Une licence obligatoire permet à un tiers d'utiliser une invention brevetée sans l'accord du titulaire du brevet, comme l'autorisation de la production et de la vente de médicaments génériques avant l'expiration du brevet, ce qui peut accroître la concurrence. Le gouvernement, qui octroie le brevet, garde le droit de limiter ce privilège, si cela est nécessaire. Un grand nombre de pays, y compris les pays développés, ont prévu des dispositions pour l'octroi des licences obligatoires. L'Accord sur les APDIC spécifie les conditions que les gouvernements doivent imposer lorsqu'ils délivrent une licence obligatoire : elle doit être non exclusive, ne peut être transmise et doit être décidée cas par cas, en s'efforçant d'abord d'obtenir une licence volontaire et une rémunération adéquate auprès du titulaire de brevet, essentiellement pour approvisionner le marché national.

Les médicaments pédiatriques essentiels

La première consultation internationale d'experts sur les médicaments pédiatriques essentiels, organisée conjointement les 9 et 10 août 2006 à Genève par l'Organisation mondiale de la Santé (OMS) et le Fonds des Nations Unies pour l'Enfance (UNICEF) a établi un plan destiné à accélérer l'accès aux médicaments essentiels pour les enfants. Plus de 20 pays, des organisations non gouvernementales et des organismes de réglementation ont participé.

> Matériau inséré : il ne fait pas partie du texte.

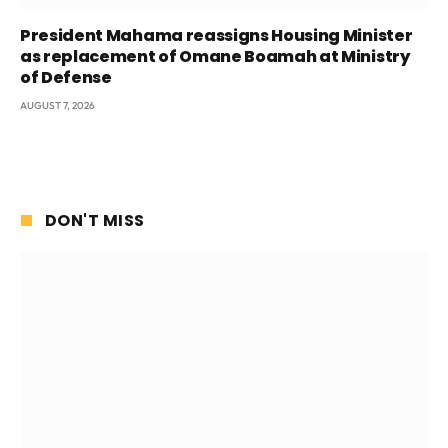
President Mahama reassigns Housing Minister
as replacement of Omane Boamah at Ministry
of Defense
AUGUST 7, 2026
DON'T MISS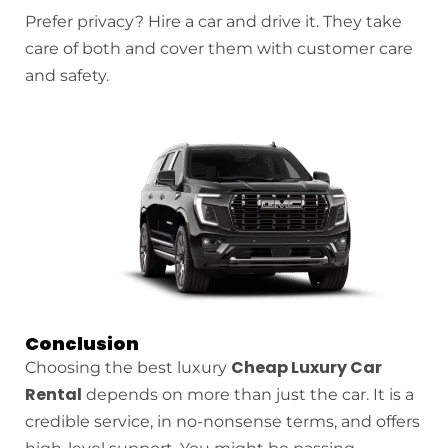
Prefer privacy? Hire a car and drive it. They take
care of both and cover them with customer care
and safety.
Conclusion
Cheap Luxury Car
Choosing the best luxury
Rental
depends on more than just the car. It is a
credible service, in no-nonsense terms, and offers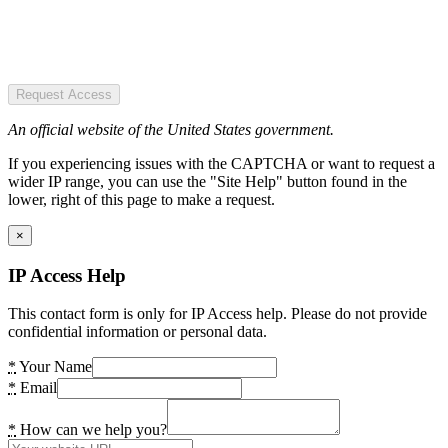
Request Access
An official website of the United States government.
If you experiencing issues with the CAPTCHA or want to request a
wider IP range, you can use the "Site Help" button found in the
lower, right of this page to make a request.
×
IP Access Help
This contact form is only for IP Access help. Please do not provide
confidential information or personal data.
*
Your Name
*
Email
*
How can we help you?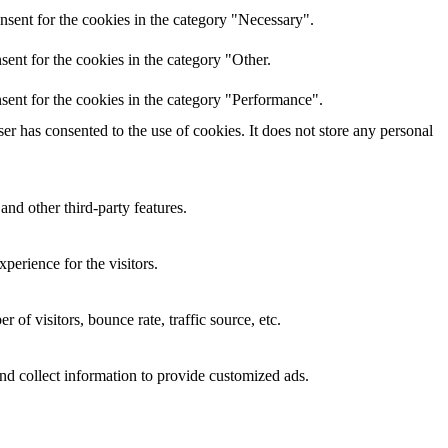
nsent for the cookies in the category "Necessary".
ent for the cookies in the category "Other.
sent for the cookies in the category "Performance".
r has consented to the use of cookies. It does not store any personal
and other third-party features.
perience for the visitors.
of visitors, bounce rate, traffic source, etc.
nd collect information to provide customized ads.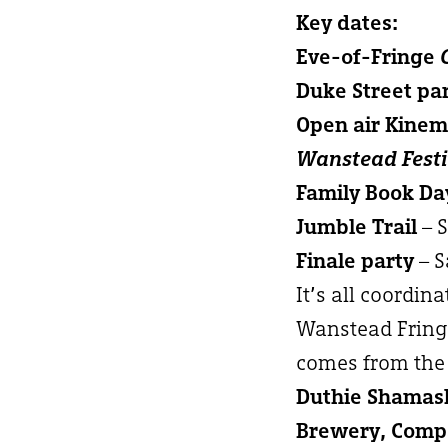
Key dates:
Eve-of-Fringe
Duke Street pa
Open air Kine
Wanstead Festi
Family Book Da
Jumble Trail
– 
Finale party
– S
It’s all coordin
Wanstead Fringe
comes from the 
Duthie Shamash
Brewery, Compa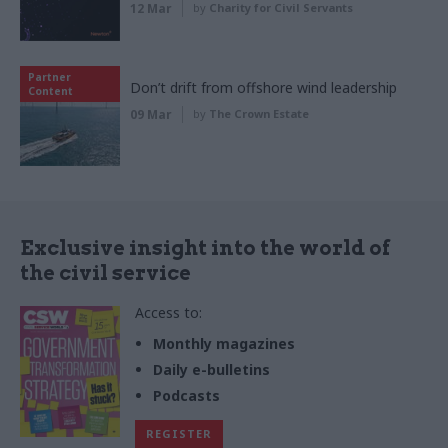
12 Mar
by
Charity for Civil Servants
Partner
Don’t drift from offshore wind leadership
Content
09 Mar
by
The Crown Estate
Exclusive insight into the world of
the civil service
Access to:
Monthly magazines
Daily e-bulletins
Podcasts
REGISTER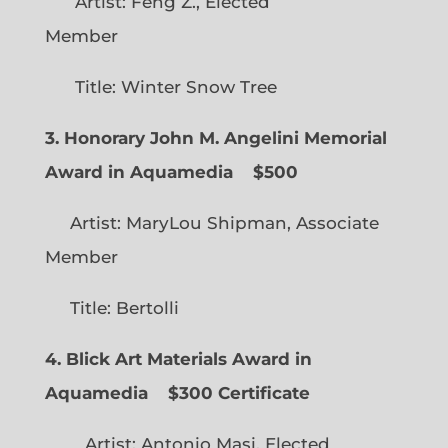
Artist: Feng Z., Elected
Member
Title: Winter Snow Tree
3. Honorary John M. Angelini Memorial
Award in Aquamedia
$500
Artist: MaryLou Shipman, Associate
Member
Title: Bertolli
4. Blick Art Materials Award in
Aquamedia
$300 Certificate
Artist: Antonio Masi, Elected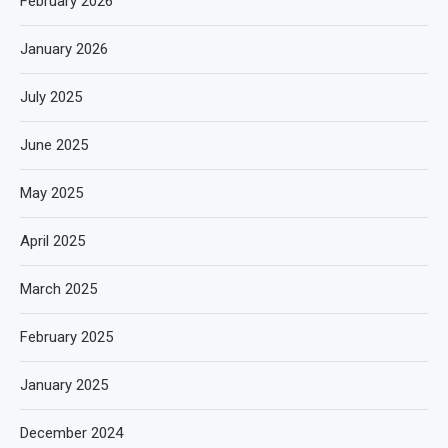
February 2026
January 2026
July 2025
June 2025
May 2025
April 2025
March 2025
February 2025
January 2025
December 2024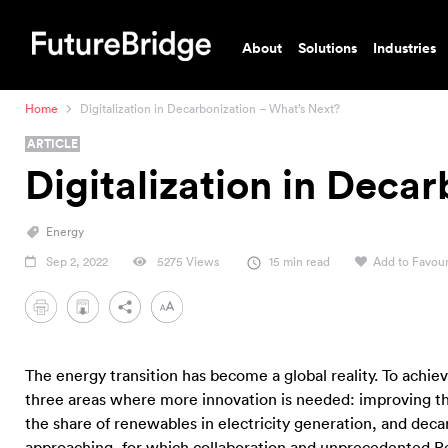
About
Solutions
Industries
Home
Digitalization in Decarbonization – What’s Next?
ARTICLE
Digitalization in Deca
Energy
Sep 2, 2022
5275 Views
15 min read
Add to Favour
PDF
The energy transition has become a global reality. To achi
three areas where more innovation is needed: improving the 
the share of renewables in electricity generation, and decar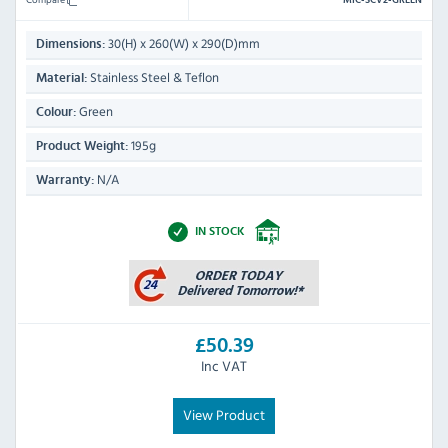
MIC-SCV2-GREEN
30(H) x 260(W) x 290(D)mm
Dimensions:
Stainless Steel & Teflon
Material:
Green
Colour:
195g
Product Weight:
N/A
Warranty:
IN STOCK
£50.39
Inc VAT
View Product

Ils ont conclu qu'il fallait en priorité développer considérablement l'accès aux formulations pédiatriques, telles que les associations fixes (plusieurs comprimés en un), essentielles pour garantir l'utilisation correcte des médicaments et l'adhérence au traitement. Le plan appelle également à améliorer des médicaments et à formuler des recommandations en matière de prescription pour les besoins des nourrissons et des enfants. Les autres priorités sont les infections respiratoires, les soins néonatals, les soins palliatifs pour le stade terminal du SIDA, pour la co-infection VIH/tuberculeuse et pour les autres infections opportunistes, et un meilleur accès électronique aux informations pharmaceutiques les plus récentes de l'OMS. Une priorité élevée sera accordée à l'instauration d'une approche globale des soins et du traitement de l'enfant, y compris en traitant les problèmes liés à la qualité de vie, par exemple en privilégiant les traitements indolores au détriment des injections, des médicaments ayant meilleur goût et la recherche de nouvelles présentations sous forme de mini-comprimés. L'accent sera mis également sur les considérations climatiques liées à la distribution et à l'utilisation chaque fois que de nouvelles formulations de produits seront mises au point. Par exemple, les comprimés à croquer ou les poudres solubles sont préférables aux sirops car ils ne nécessitent pas de réfrigération et sont moins volumineux à transporter. De plus, l'OMS envisagera l'inclusion de plusieurs médicaments pour enfants sur sa liste essentielle des médicaments qui sera publiée en mars 2007.